このクイズは,条件付き確率の演習問題にちょうどいいかもしれない.答は『オークション理論の基礎』あるいは横尾真のサイト講義スライドを読めば分かるとおり,b=0 となる.正の買収価格を提示すると平均的には損をするのだ.わが学生の「低めの買収価格をつけていったん蹴られて,その後もう少し高い値をつける」というスバラシイ答は,残念ながら題意に沿わない.

ただ,上のクイズで複数回の入札を認めるとどうなるかというのは面白い問題かもしれない.たとえば会社オーナーにとって,何回までの入札を認めるのがベストだろうか? 1回では会社は売れないのでベストではないはずだ.このアイディアは卒業論文のネタに使えるかもしれない.(これがすでにやられているアイディアならばだれかここにコメントしてくれ.もし新規性のあるアイディアならば,だれかペーパーを書いた上でコメントしてくれ.謝辞をだれにすればいいかって? 分からない人は,秘密コメントでメールアドレスを教えてくれ.そしたら教えよう.)

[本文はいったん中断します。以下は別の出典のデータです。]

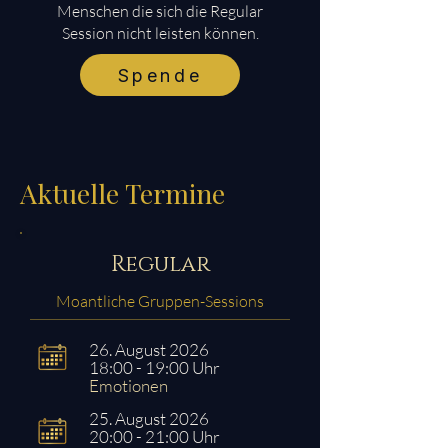
Menschen die sich die Regular
Session nicht leisten können.
Spende
Aktuelle Termine
Regular
Moantliche Gruppen-Sessions
26. August 2026
18:00 - 19:00 Uhr
Emotionen
25. August 2026
20:00 - 21:00 Uhr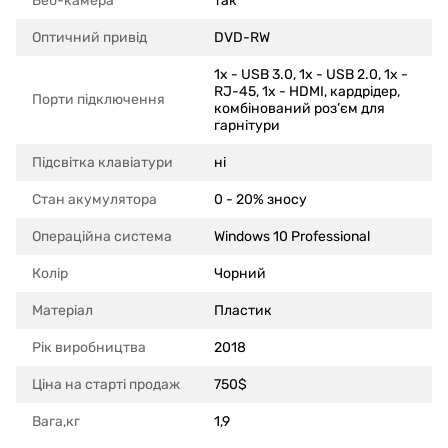
Веб-камера
так
Оптичний привід
DVD-RW
1x - USB 3.0, 1x - USB 2.0, 1x -
RJ-45, 1x - HDMI, кардрідер,
Порти підключення
комбінований роз’єм для
гарнітури
Підсвітка клавіатури
ні
Стан акумулятора
0 - 20% зносу
Операційна система
Windows 10 Professional
Колір
Чорний
Матеріал
Пластик
Рік виробництва
2018
Ціна на старті продаж
750$
Вага,кг
1,9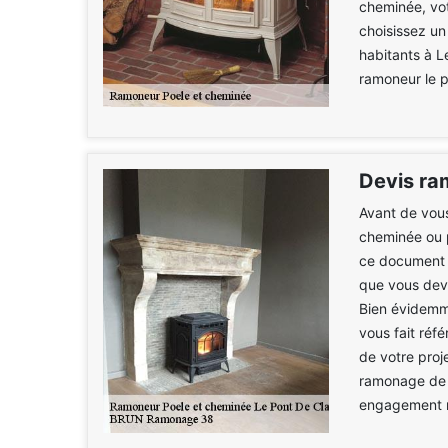
cheminée, vot
choisissez un
habitants à 
ramoneur le 
Devis ra
Avant de vous
cheminée ou p
ce document v
que vous devr
Bien évidemm
vous fait réf
de votre proj
ramonage de p
engagement n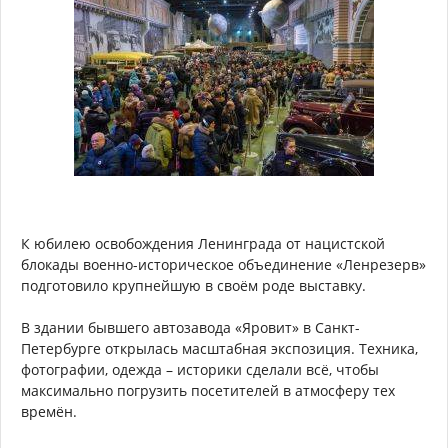
К юбилею освобождения Ленинграда от нацистской
блокады военно-историческое объединение «Ленрезерв»
подготовило крупнейшую в своём роде выставку.
В здании бывшего автозавода «Яровит» в Санкт-
Петербурге открылась масштабная экспозиция. Техника,
фотографии, одежда – историки сделали всё, чтобы
максимально погрузить посетителей в атмосферу тех
времён.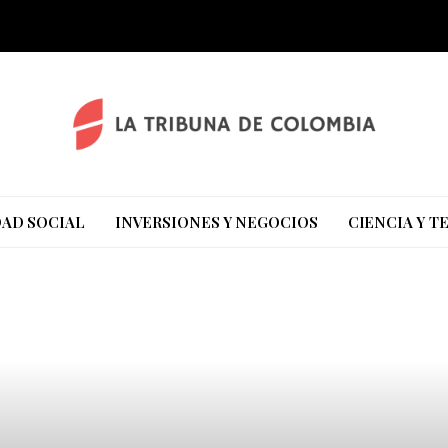
AD SOCIAL
INVERSIONES Y NEGOCIOS
CIENCIA Y 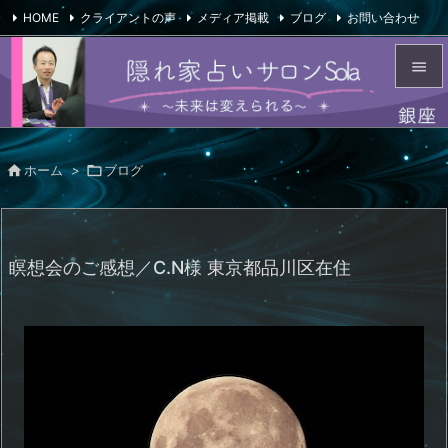
HOME
クライアントの声
メディア掲載
ブログ
お問い合わせ

会社概要
Feedly
RSS


メニュ


ホーム
>

ブログ
サイド

前へ

瞑想会のご感想／C.N様 東京都品川区在住
次へ

検索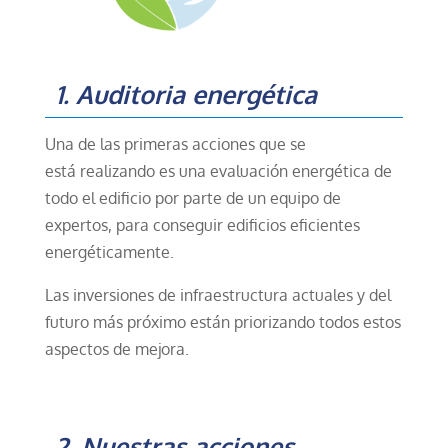
1. Auditoria energética
Una de las primeras acciones que se
está
realizando
es una evaluación energética de
todo el edificio por parte de un equipo de
expertos, para
conseguir
edificios eficientes
energéticamente.
Las inversiones de infraestructura actuales y del
futuro más próximo están priorizando todos estos
aspectos de mejora.
2. Nuestras acciones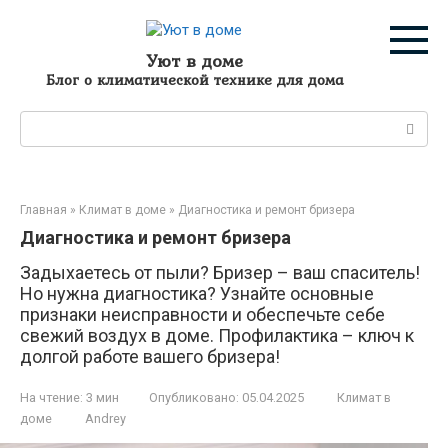
Перейти
к
контенту
Уют в доме
Блог о климатической технике для дома
Поиск:
Главная
»
Климат в доме
»
Диагностика и ремонт бризера
Диагностика и ремонт бризера
Задыхаетесь от пыли? Бризер – ваш спаситель!
Но нужна диагностика? Узнайте основные
признаки неисправности и обеспечьте себе
свежий воздух в доме. Профилактика – ключ к
долгой работе вашего бризера!
На чтение:
3 мин
Опубликовано:
05.04.2025
Климат в
доме
Andrey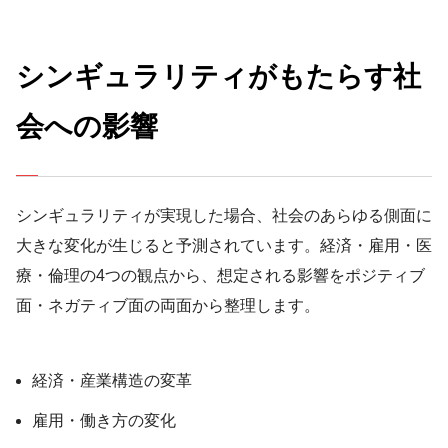
シンギュラリティがもたらす社
会への影響
シンギュラリティが実現した場合、社会のあらゆる側面に
大きな変化が生じると予測されています。経済・雇用・医
療・倫理の4つの観点から、想定される影響をポジティブ
面・ネガティブ面の両面から整理します。
経済・産業構造の変革
雇用・働き方の変化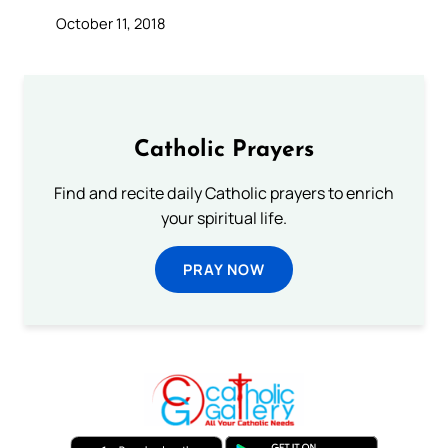
October 11, 2018
Catholic Prayers
Find and recite daily Catholic prayers to enrich
your spiritual life.
PRAY NOW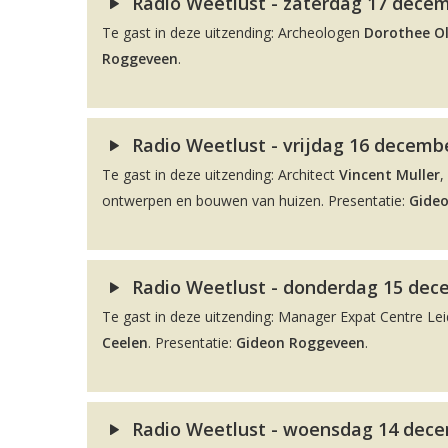
Radio Weetlust - zaterdag 17 decem
Te gast in deze uitzending: Archeologen
Dorothee O
Roggeveen
.
Radio Weetlust - vrijdag 16 decembe
Te gast in deze uitzending: Architect
Vincent Muller
,
ontwerpen en bouwen van huizen. Presentatie:
Gide
Radio Weetlust - donderdag 15 dec
Te gast in deze uitzending: Manager Expat Centre L
Ceelen
. Presentatie:
Gideon Roggeveen
.
Radio Weetlust - woensdag 14 dece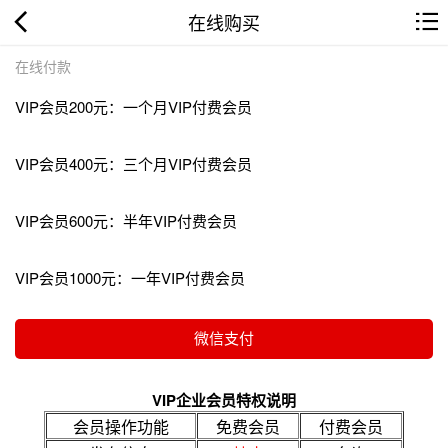
在线购买
在线付款
VIP会员200元：一个月VIP付费会员
VIP会员400元：三个月VIP付费会员
VIP会员600元：半年VIP付费会员
VIP会员1000元：一年VIP付费会员
VIP企业会员特权说明
会员操作功能
免费会员
付费会员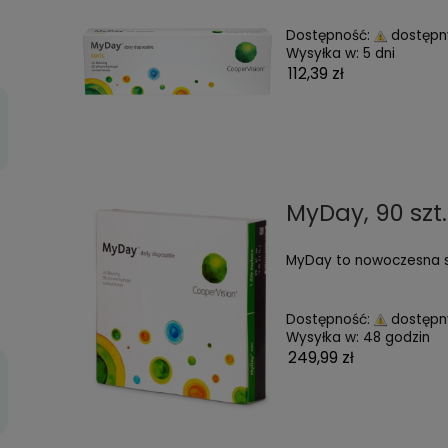
9,00 zł
My
Dos
Wys
112,
7 56/17
9,00 zł
My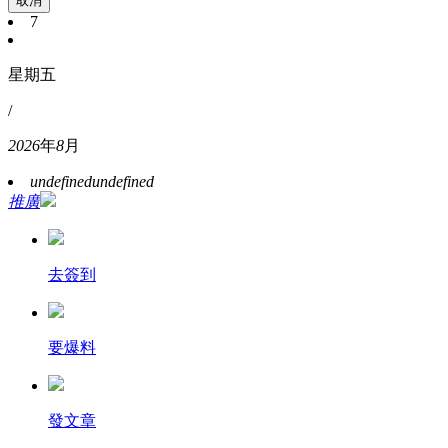
取消
7
星期五
/
2026
年
8
月
undefined
undefined
推廣
去簽到
要爆料
發文章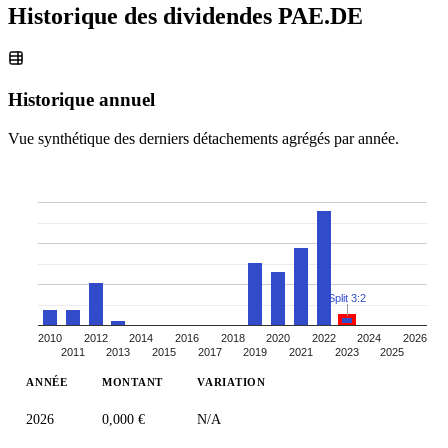
Historique des dividendes
PAE.DE
Historique annuel
Vue synthétique des derniers détachements agrégés par année.
Split 3:2
2010
2012
2014
2016
2018
2020
2022
2024
2026
2011
2013
2015
2017
2019
2021
2023
2025
ANNÉE
MONTANT
VARIATION
2026
0,000 €
N/A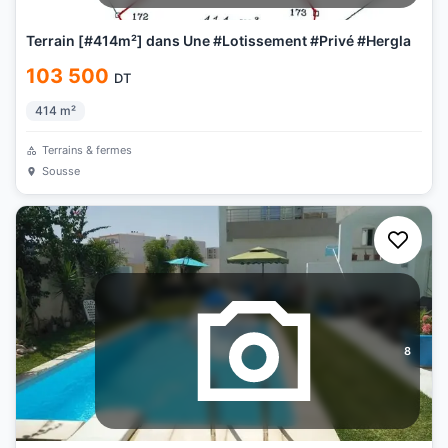
Terrain [#414m²] dans Une #Lotissement #Privé #Hergla
103 500
DT
414
m²
Terrains & fermes
Sousse
8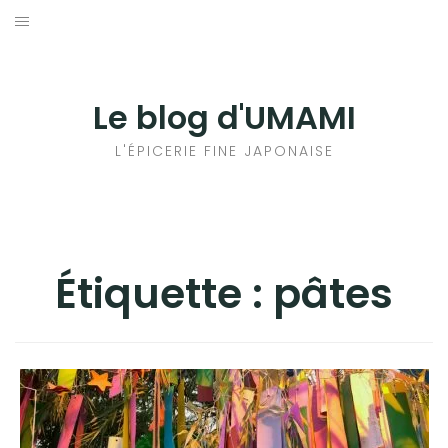
Aller
au
輸出手続きについて
contenu
LE GOÛT DU JAPON DANS VOTRE CUISINE
Le blog d'UMAMI
AU QUOTIDIEN
L'ÉPICERIE FINE JAPONAISE
Étiquette :
pâtes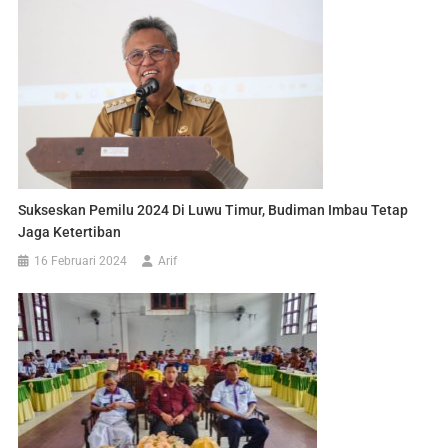
Sukseskan Pemilu 2024 Di Luwu Timur, Budiman Imbau Tetap
Jaga Ketertiban
16 Februari 2024
Arif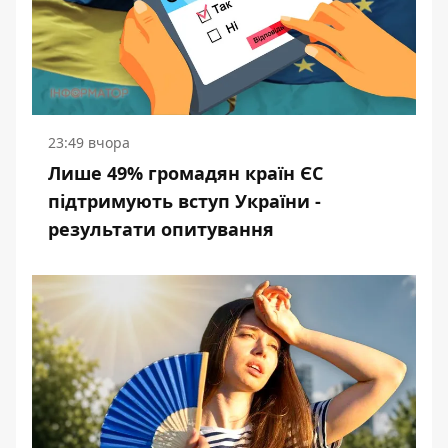
23:49 вчора
Лише 49% громадян країн ЄС
підтримують вступ України -
результати опитування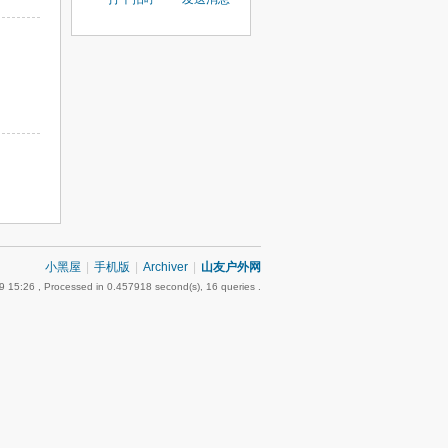
小黑屋
|
手机版
|
Archiver
|
山友户外网
9 15:26
, Processed in 0.457918 second(s), 16 queries .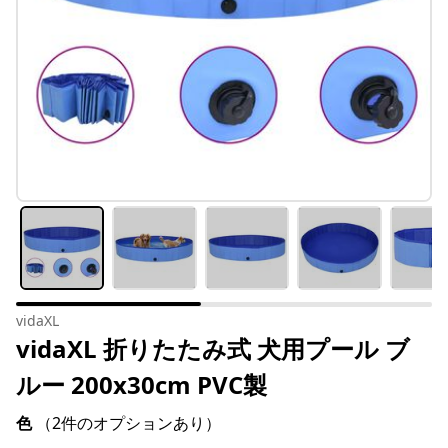
vidaXL
vidaXL 折りたたみ式 犬用プール ブ
ルー 200x30cm PVC製
色
（2件のオプションあり）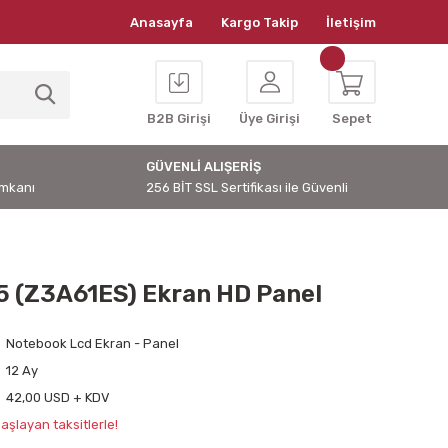
Anasayfa
Kargo Takip
İletişim
B2B Girişi
Üye Girişi
Sepet
GÜVENLİ ALIŞERİŞ
İmkanı
256 BİT SSL Sertifikası ile Güvenli
5 (Z3A61ES) Ekran HD Panel
Notebook Lcd Ekran - Panel
12 Ay
42,00 USD + KDV
aşlayan taksitlerle!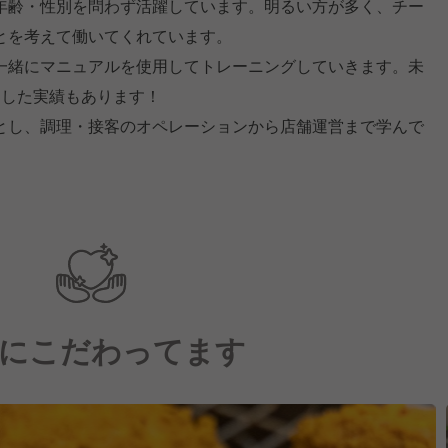
年齢・性別を問わず活躍しています。明るい方が多く、チー
とを考えて働いてくれています。
一緒にマニュアルを使用してトレーニングしていきます。未
進した実績もあります！
とし、調理・接客のオペレーションから店舗運営まで学んで
にこだわってます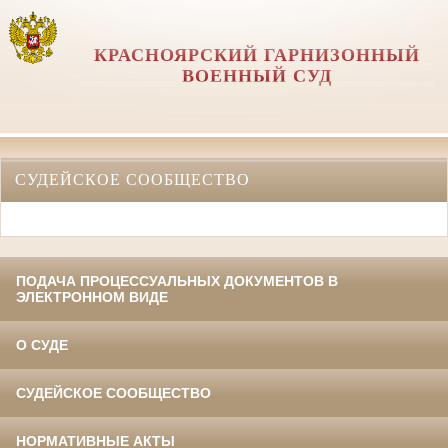
КРАСНОЯРСКИЙ ГАРНИЗОННЫЙ
ВОЕННЫЙ СУД
СУДЕЙСКОЕ СООБЩЕСТВО
ПОДАЧА ПРОЦЕССУАЛЬНЫХ ДОКУМЕНТОВ В
ЭЛЕКТРОННОМ ВИДЕ
О СУДЕ
СУДЕЙСКОЕ СООБЩЕСТВО
НОРМАТИВНЫЕ АКТЫ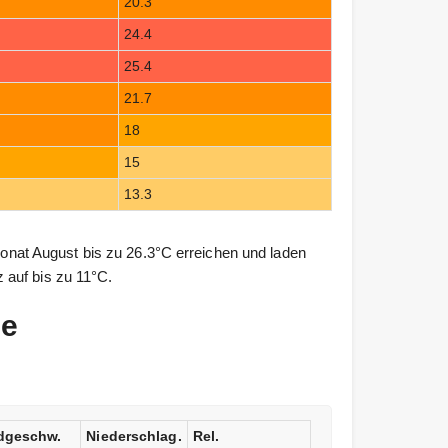
20.3
24.4
25.4
21.7
18
15
13.3
at August bis zu 26.3°C erreichen und laden
 auf bis zu 11°C.
me
dgeschw.
Niederschlag.
Rel.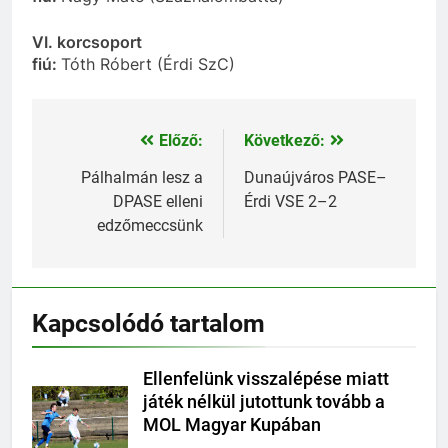
VI. korcsoport
fiú:
Tóth Róbert (Érdi SzC)
Előző:
Következő:
Bejegyzés
navigáció
Pálhalmán lesz a
Dunaújváros PASE–
DPASE elleni
Érdi VSE 2–2
edzőmeccsünk
Kapcsolódó tartalom
Ellenfelünk visszalépése miatt
játék nélkül jutottunk tovább a
MOL Magyar Kupában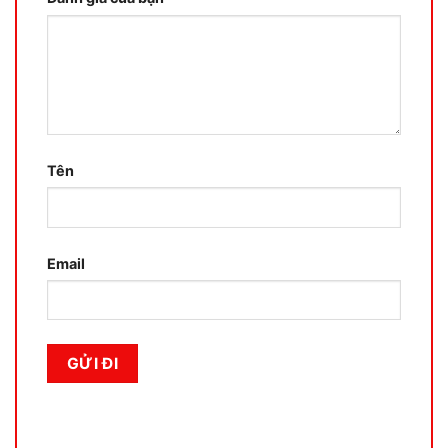
Tên
Email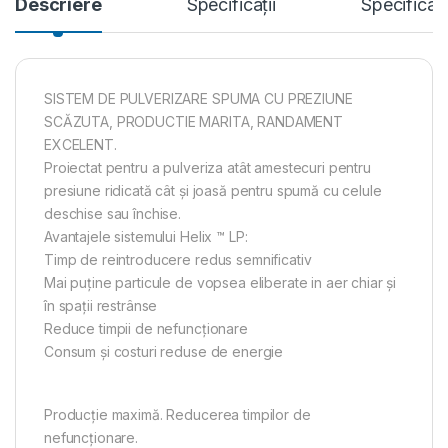
Descriere
Specificații
Specificat
SISTEM DE PULVERIZARE SPUMA CU PREZIUNE
SCĂZUTA, PRODUCTIE MARITA, RANDAMENT
EXCELENT.
Proiectat pentru a pulveriza atât amestecuri pentru
presiune ridicată cât și joasă pentru spumă cu celule
deschise sau închise.
Avantajele sistemului Helix ™ LP:
Timp de reintroducere redus semnificativ
Mai puține particule de vopsea eliberate in aer chiar și
în spații restrânse
Reduce timpii de nefuncționare
Consum și costuri reduse de energie
Producție maximă. Reducerea timpilor de
nefuncționare.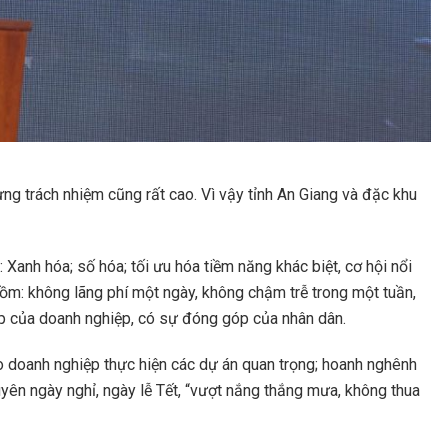
g trách nhiệm cũng rất cao. Vì vậy tỉnh An Giang và đặc khu
Xanh hóa; số hóa; tối ưu hóa tiềm năng khác biệt, cơ hội nổi
” gồm: không lãng phí một ngày, không chậm trễ trong một tuần,
p của doanh nghiệp, có sự đóng góp của nhân dân.
o doanh nghiệp thực hiện các dự án quan trọng; hoanh nghênh
 xuyên ngày nghỉ, ngày lễ Tết, “vượt nắng thắng mưa, không thua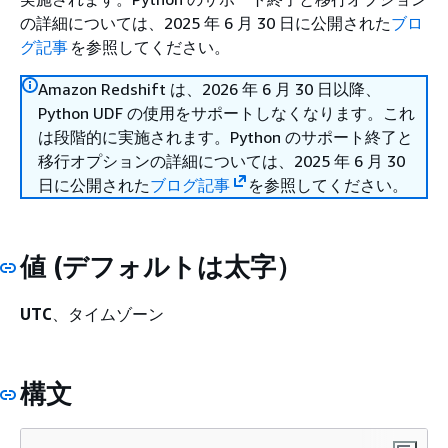
の詳細については、2025 年 6 月 30 日に公開された
ブロ
グ記事
を参照してください。
Amazon Redshift は、2026 年 6 月 30 日以降、
Python UDF の使用をサポートしなくなります。これ
は段階的に実施されます。Python のサポート終了と
移行オプションの詳細については、2025 年 6 月 30
日に公開された
ブログ記事
を参照してください。
値 (デフォルトは太字）
UTC
、タイムゾーン
構文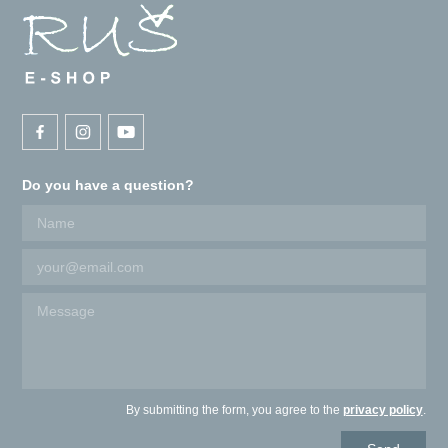
Do you have a question?
By submitting the form, you agree to the
privacy policy
.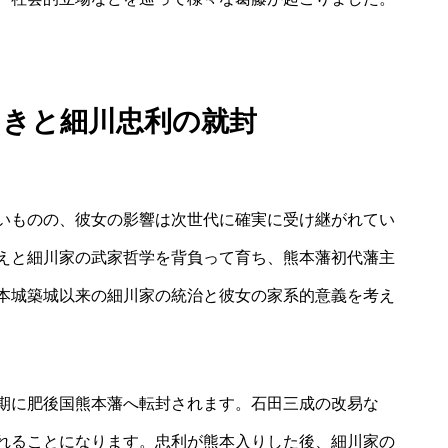
つきと細川忠利の就封
いものの、彼女の影響は次世代に確実に受け継がれてい
えと細川家の武家哲学を背負って育ち、熊本藩初代藩主
本城築城以来の細川家の統治と彼女の家系的意義を考え
期に肥後国熊本藩へ転封されます。石田三成の改易な
れることになります。忠利が熊本入りした後、細川家の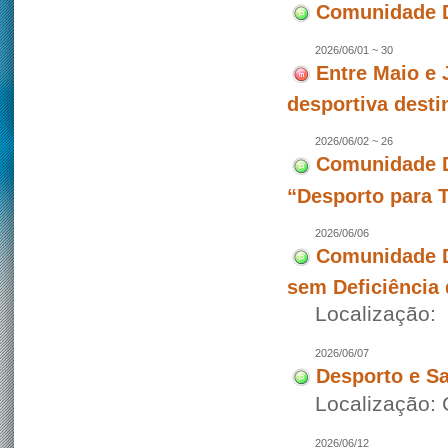
Comunidade D
2026/06/01 ~ 30
Entre Maio e 
desportiva desti
2026/06/02 ~ 26
Comunidade D
“Desporto para 
2026/06/06
Comunidade D
sem Deficiência 
Localização:
2026/06/07
Desporto e S
Localização: 
2026/06/12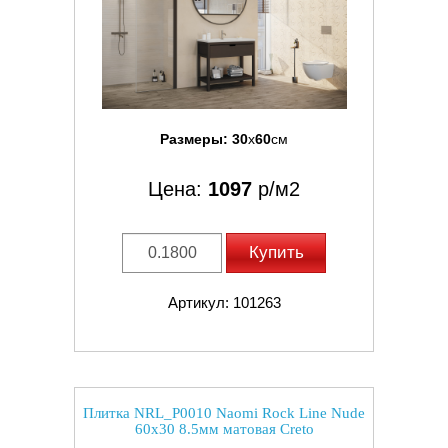
Размеры:
30
x
60
см
Цена:
1097
р/м2
Купить
Артикул: 101263
Плитка NRL_P0010 Naomi Rock Line Nude
60x30 8.5мм матовая Creto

追記 (12/21/06). 『オークション理論の基礎』が「談合」に触れていることに言及した.「架空名義入札に触れる一方で collusion (結託,共謀) に触れていない (?)」という言い方は,談合について触れていないという誤解を生む可能性があったため.本文では,複数買い手がひとつの名義で申し込むことを collusion と呼んでいた.それも一種の談合と言える.